Data for processing:
== Segment start ==

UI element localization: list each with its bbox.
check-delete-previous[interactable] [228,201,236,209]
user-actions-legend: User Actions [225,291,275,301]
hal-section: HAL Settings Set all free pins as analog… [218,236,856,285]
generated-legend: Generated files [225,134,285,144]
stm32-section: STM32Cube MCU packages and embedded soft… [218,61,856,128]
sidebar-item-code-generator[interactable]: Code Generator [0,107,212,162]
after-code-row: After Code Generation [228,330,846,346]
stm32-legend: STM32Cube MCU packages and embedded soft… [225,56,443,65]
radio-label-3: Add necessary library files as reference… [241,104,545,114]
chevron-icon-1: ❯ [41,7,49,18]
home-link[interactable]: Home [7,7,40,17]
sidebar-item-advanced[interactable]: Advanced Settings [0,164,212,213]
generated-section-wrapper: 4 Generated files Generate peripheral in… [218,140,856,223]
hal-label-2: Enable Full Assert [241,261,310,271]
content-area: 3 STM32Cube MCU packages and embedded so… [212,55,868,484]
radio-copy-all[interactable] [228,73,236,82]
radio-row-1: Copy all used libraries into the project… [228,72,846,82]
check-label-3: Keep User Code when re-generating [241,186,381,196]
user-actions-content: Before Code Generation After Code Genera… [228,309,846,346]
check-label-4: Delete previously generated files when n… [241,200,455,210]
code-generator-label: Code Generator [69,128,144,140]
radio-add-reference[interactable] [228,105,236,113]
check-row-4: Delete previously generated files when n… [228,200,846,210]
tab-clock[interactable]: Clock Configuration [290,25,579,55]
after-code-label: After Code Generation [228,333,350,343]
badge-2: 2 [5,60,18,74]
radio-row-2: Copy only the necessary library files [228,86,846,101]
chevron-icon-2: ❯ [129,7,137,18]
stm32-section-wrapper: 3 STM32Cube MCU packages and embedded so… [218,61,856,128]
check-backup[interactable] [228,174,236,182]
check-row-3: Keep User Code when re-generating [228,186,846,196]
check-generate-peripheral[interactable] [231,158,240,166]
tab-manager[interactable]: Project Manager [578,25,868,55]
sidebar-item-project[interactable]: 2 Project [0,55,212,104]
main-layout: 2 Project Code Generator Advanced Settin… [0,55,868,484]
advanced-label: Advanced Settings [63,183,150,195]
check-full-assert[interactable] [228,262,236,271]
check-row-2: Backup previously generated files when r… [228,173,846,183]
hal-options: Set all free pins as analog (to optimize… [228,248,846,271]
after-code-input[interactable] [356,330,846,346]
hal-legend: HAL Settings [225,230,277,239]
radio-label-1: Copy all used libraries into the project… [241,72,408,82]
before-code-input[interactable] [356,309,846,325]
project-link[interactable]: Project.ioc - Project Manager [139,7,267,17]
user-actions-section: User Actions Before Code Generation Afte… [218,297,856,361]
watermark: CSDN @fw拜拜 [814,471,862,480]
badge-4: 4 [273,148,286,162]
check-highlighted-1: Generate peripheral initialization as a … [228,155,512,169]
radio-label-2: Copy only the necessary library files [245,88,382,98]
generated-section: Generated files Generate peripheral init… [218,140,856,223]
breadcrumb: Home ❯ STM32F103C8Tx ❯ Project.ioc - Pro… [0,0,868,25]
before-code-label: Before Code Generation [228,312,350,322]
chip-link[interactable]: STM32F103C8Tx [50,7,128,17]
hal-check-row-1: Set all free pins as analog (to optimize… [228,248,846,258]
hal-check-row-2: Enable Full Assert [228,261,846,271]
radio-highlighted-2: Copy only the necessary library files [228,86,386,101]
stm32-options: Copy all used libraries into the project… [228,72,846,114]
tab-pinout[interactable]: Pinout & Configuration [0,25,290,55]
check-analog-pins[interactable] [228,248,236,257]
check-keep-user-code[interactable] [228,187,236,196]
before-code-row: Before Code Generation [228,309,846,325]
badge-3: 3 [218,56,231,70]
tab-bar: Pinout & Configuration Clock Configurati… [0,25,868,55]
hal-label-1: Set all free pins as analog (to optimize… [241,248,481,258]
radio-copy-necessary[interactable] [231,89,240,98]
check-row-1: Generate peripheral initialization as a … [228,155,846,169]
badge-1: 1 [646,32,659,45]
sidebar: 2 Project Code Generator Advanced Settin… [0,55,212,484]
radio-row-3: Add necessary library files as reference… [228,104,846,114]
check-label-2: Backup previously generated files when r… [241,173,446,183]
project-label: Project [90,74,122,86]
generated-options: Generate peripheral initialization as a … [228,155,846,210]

== Segment end ==
== Segment start ==

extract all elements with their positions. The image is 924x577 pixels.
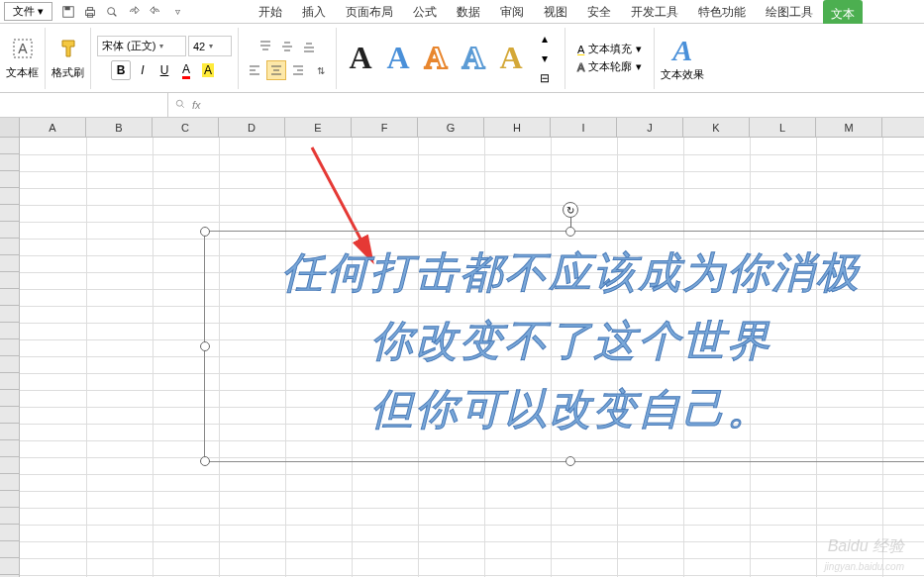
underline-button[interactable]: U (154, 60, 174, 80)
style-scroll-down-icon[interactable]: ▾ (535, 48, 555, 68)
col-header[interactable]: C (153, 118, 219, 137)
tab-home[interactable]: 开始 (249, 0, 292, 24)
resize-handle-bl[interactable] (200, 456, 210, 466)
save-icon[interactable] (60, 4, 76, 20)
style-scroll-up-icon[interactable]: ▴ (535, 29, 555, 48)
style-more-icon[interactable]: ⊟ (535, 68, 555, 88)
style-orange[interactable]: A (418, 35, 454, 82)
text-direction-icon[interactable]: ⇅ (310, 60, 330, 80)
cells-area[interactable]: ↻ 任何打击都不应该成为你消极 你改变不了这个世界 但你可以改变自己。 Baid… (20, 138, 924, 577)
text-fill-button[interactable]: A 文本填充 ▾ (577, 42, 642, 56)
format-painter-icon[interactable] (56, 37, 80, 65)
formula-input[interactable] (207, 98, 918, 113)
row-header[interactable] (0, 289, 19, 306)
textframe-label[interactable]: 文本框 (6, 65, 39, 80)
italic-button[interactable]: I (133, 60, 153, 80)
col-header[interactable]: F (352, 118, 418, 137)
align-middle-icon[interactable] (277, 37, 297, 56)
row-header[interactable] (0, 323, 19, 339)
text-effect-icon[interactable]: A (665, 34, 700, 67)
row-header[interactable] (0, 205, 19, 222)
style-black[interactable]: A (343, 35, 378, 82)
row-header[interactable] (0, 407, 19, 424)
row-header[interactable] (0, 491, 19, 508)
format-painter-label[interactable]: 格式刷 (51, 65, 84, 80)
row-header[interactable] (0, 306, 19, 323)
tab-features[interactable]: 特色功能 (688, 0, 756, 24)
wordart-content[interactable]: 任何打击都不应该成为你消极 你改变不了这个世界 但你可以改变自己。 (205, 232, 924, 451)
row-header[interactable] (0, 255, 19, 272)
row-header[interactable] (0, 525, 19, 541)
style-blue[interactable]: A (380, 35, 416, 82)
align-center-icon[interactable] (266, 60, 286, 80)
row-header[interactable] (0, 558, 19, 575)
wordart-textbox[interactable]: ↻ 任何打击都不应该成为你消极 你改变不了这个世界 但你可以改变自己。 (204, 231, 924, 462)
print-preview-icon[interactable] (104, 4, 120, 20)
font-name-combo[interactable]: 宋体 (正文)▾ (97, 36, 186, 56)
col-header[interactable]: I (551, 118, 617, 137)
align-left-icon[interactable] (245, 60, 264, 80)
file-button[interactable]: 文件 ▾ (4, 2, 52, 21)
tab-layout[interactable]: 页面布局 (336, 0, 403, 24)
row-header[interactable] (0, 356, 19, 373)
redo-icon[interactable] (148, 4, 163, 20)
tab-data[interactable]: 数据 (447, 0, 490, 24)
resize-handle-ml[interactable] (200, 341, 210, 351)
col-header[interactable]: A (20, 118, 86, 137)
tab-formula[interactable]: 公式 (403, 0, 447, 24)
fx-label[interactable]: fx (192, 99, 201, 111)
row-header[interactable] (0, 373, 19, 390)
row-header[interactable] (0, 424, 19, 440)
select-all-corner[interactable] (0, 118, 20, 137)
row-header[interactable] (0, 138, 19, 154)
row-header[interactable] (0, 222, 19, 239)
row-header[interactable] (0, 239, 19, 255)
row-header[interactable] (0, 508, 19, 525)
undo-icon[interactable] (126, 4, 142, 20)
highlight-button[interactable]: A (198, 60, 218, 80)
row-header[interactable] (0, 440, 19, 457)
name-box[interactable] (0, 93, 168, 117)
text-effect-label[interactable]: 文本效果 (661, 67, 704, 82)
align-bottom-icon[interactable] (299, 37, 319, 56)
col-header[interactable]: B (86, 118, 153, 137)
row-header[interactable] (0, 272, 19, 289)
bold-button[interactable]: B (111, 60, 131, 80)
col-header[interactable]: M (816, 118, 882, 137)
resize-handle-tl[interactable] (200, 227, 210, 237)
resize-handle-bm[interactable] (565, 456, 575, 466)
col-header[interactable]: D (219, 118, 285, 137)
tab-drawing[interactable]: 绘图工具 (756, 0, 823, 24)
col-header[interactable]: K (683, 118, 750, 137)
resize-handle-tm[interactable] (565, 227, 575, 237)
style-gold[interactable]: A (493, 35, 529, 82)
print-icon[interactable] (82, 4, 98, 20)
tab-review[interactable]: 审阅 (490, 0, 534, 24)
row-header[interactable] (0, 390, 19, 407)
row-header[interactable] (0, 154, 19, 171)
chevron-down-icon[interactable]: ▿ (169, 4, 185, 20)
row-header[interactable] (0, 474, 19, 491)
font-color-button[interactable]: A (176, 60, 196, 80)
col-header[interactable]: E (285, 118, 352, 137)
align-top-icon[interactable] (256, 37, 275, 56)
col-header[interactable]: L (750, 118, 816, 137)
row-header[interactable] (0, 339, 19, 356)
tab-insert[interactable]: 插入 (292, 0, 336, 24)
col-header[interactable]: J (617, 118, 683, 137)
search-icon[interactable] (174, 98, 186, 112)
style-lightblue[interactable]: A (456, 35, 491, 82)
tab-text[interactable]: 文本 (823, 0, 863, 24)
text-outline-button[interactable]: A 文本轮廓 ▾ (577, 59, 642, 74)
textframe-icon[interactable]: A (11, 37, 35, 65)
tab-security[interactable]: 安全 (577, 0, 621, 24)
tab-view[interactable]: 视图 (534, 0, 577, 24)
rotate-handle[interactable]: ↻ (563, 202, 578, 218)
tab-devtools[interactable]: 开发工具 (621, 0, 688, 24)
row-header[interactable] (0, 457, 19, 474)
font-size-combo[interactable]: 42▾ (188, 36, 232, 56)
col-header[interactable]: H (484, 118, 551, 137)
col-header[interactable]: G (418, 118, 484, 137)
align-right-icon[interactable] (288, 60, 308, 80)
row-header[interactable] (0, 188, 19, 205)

== Segment end ==

What you should do: Retrieve each line of the data in which the word "area" can be found.

Your response:
content-area: 3 STM32Cube MCU packages and embedded so… [212,55,868,484]
cells-area[interactable]: ↻ 任何打击都不应该成为你消极 你改变不了这个世界 但你可以改变自己。 Baid… (20, 138, 924, 577)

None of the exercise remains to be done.